The answer to these questions cannot be derived from the text of Article I, Sec. 7, cl. 1, read in isolation from other constitutional provisions. However, several of those other provisions are easy enough to find. Every member of the House faces reelection every two years. Moreover, the electorate in each Congressional district is composed of the broadest cross-section of its residents entitled to vote under state law. These two factors made it easier to replace a Representative (as opposed to a Senator) promptly in response to having proposed a tax, and made it possible to replace up to the entire membership of the House promptly after any such measure were adopted (and on a single election day). Individual yeas and nays are not required in either chamber except when overriding a Presidential veto, but a requirement that a bill to lay a tax originate in the House helps the electorate identify the culprits if the adoption of the proposal offends them. You can see where these observations are leading without further elaboration. Article I, Sec. 7, cl. 1 is a special rule designed to promote the accountability of federal legislators to the people, i.e., it is a specific instance of a more general “postulate” of accountability. Several Justices have deduced the existence of that postulate from the presence of various sets of constitutional provisions even though no one clause or subset of clauses in the set proves its status as a constitutional norm.

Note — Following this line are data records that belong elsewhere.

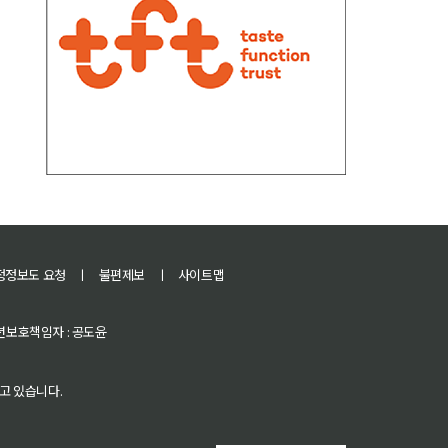
정정보도 요청
ㅣ
불편제보
ㅣ
사이트맵
 청소년보호책임자 : 공도윤
고 있습니다.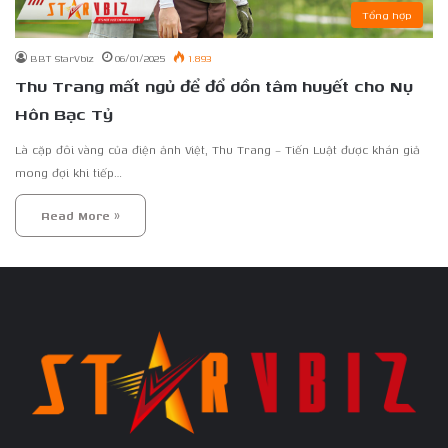
Tổng hợp
BBT StarVbiz
06/01/2025
1.893
Thu Trang mất ngủ để đổ dồn tâm huyết cho Nụ
Hôn Bạc Tỷ
Là cặp đôi vàng của điện ảnh Việt, Thu Trang – Tiến Luật được khán giả
mong đợi khi tiếp…
Read More »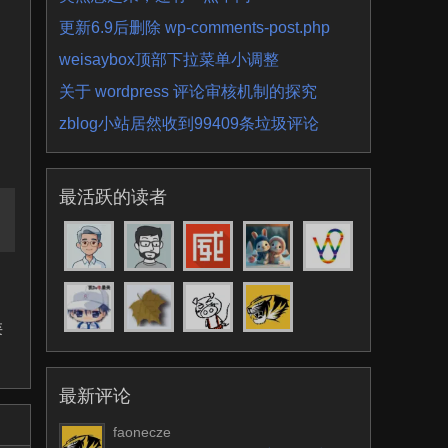
文
更新6.9后删除 wp-comments-post.php
weisaybox顶部下拉菜单小调整
关于 wordpress 评论审核机制的探究
zblog小站居然收到99409条垃圾评论
最活跃的读者
类
最新评论
faonecze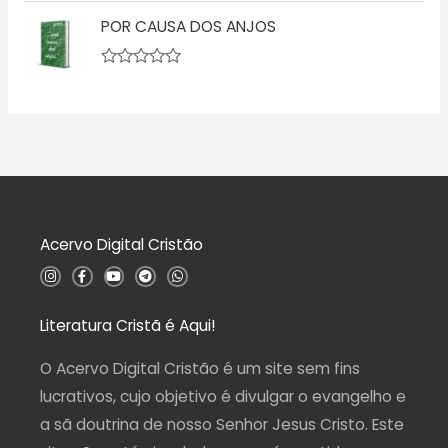
ç
v
5
ã
POR CAUSA DOS ANJOS
a
o
l
0
i
d
a
A
e
ç
v
5
ã
a
o
l
0
i
d
a
e
ç
5
ã
o
0
d
Acervo Digital Cristão
e
5
I
F
Y
T
W
n
a
o
e
h
s
c
u
l
a
t
e
t
e
t
a
b
u
g
s
Literatura Cristã é Aqui!
g
o
b
r
a
r
o
e
a
p
a
k
m
p
O Acervo Digital Cristão é um site sem fins
m
-
f
lucrativos, cujo objetivo é divulgar o evangelho e
a sã doutrina de nosso Senhor Jesus Cristo. Este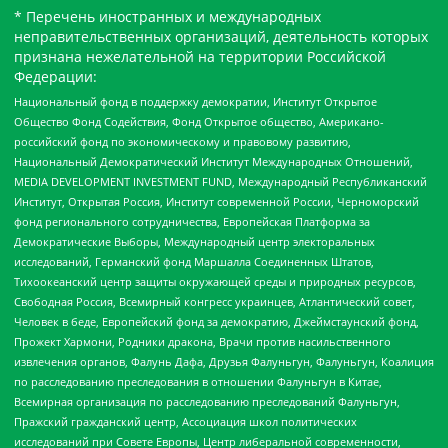
* Перечень иностранных и международных
неправительственных организаций, деятельность которых
признана нежелательной на территории Российской
Федерации:
Национальный фонд в поддержку демократии, Институт Открытое
Общество Фонд Содействия, Фонд Открытое общество, Американо-
российский фонд по экономическому и правовому развитию,
Национальный Демократический Институт Международных Отношений,
MEDIA DEVELOPMENT INVESTMENT FUND, Международный Республиканский
Институт, Открытая Россия, Институт современной России, Черноморский
фонд регионального сотрудничества, Европейская Платформа за
Демократические Выборы, Международный центр электоральных
исследований, Германский фонд Маршалла Соединенных Штатов,
Тихоокеанский центр защиты окружающей среды и природных ресурсов,
Свободная Россия, Всемирный конгресс украинцев, Атлантический совет,
Человек в беде, Европейский фонд за демократию, Джеймстаунский фонд,
Прожект Хармони, Родники дракона, Врачи против насильственного
извлечения органов, Фалунь Дафа, Друзья Фалуньгун, Фалуньгун, Коалиция
по расследованию преследования в отношении Фалуньгун в Китае,
Всемирная организация по расследованию преследований Фалуньгун,
Пражский гражданский центр, Ассоциация школ политических
исследований при Совете Европы, Центр либеральной современности,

6. If Article I, Sec. 7, cl. 1 is interpreted not only as a formal requirement but as evidences of a broader accountability-reinforcing norm of constitutional dimension, then the equation on which Part II-B of the Chief Justice’s opinion in NFIB breaks down insofar as it is a rule of law rather than a finding of fact. This is so because under the most limited version of an accountability norm, i.e., a version that applies only to the power to lay and collect taxes, a measure that has the arithmetic effect of raising income tax rates cannot be treated as an exercise of the power to lay and collect taxes, even if it met the formal requirements of origination in the House, without at least some evidence that Congress provided the electorate with information from which voters could determine whether Congress had voted to raise taxes.
7. This observation helps answer the question with which I started. An intellectual environment in which one plausibly might believe (or plausibly might think that others might be convinced) that as a matter of law, any measure that has the arithmetic effect of raising income tax rates is the result of an exercise of the power to lay and collect taxes is the legal culture typified by clause-bound interpretivism.